- What needs to be done -
Take the entries below and give them back exactly. Leave out nothing.

______________________________

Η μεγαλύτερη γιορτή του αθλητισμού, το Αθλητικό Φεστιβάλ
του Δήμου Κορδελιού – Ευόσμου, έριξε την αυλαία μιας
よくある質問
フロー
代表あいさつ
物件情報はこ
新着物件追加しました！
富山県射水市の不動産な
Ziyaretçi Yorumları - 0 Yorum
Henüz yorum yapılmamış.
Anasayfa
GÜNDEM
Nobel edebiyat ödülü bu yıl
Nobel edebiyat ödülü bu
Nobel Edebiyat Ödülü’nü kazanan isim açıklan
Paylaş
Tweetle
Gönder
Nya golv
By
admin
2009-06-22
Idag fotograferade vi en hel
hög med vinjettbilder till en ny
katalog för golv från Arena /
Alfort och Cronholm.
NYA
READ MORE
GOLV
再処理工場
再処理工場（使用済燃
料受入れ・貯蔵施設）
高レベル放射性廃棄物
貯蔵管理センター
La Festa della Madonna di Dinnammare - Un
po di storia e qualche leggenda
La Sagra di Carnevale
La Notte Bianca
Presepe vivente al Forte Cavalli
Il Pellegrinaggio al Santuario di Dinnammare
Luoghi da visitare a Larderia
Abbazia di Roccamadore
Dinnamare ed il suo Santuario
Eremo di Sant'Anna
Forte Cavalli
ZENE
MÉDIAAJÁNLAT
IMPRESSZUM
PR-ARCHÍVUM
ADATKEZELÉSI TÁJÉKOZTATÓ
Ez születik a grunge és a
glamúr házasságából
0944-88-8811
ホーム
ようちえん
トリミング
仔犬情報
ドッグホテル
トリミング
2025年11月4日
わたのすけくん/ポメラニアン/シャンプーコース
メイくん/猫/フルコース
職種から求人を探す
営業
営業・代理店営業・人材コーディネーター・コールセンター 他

______________________________

- Output of the task -
Η μεγαλύτερη γιορτή του αθλητισμού, το Αθλητικό Φεστιβάλ
του Δήμου Κορδελιού – Ευόσμου, έριξε την αυλαία μιας
よくある質問
フロー
代表あいさつ
物件情報はこ
新着物件追加しました！
富山県射水市の不動産な
Ziyaretçi Yorumları - 0 Yorum
Henüz yorum yapılmamış.
Anasayfa
GÜNDEM
Nobel edebiyat ödülü bu yıl
Nobel edebiyat ödülü bu
Nobel Edebiyat Ödülü’nü kazanan isim açıklan
Paylaş
Tweetle
Gönder
Nya golv
By
admin
2009-06-22
Idag fotograferade vi en hel
hög med vinjettbilder till en ny
katalog för golv från Arena /
Alfort och Cronholm.
NYA
READ MORE
GOLV
再処理工場
再処理工場（使用済燃
料受入れ・貯蔵施設）
高レベル放射性廃棄物
貯蔵管理センター
La Festa della Madonna di Dinnammare - Un
po di storia e qualche leggenda
La Sagra di Carnevale
La Notte Bianca
Presepe vivente al Forte Cavalli
Il Pellegrinaggio al Santuario di Dinnammare
Luoghi da visitare a Larderia
Abbazia di Roccamadore
Dinnamare ed il suo Santuario
Eremo di Sant'Anna
Forte Cavalli
ZENE
MÉDIAAJÁNLAT
IMPRESSZUM
PR-ARCHÍVUM
ADATKEZELÉSI TÁJÉKOZTATÓ
Ez születik a grunge és a
glamúr házasságából
0944-88-8811
ホーム
ようちえん
トリミング
仔犬情報
ドッグホテル
トリミング
2025年11月4日
わたのすけくん/ポメラニアン/シャンプーコース
メイくん/猫/フルコース
職種から求人を探す
営業
営業・代理店営業・人材コーディネーター・コールセンター 他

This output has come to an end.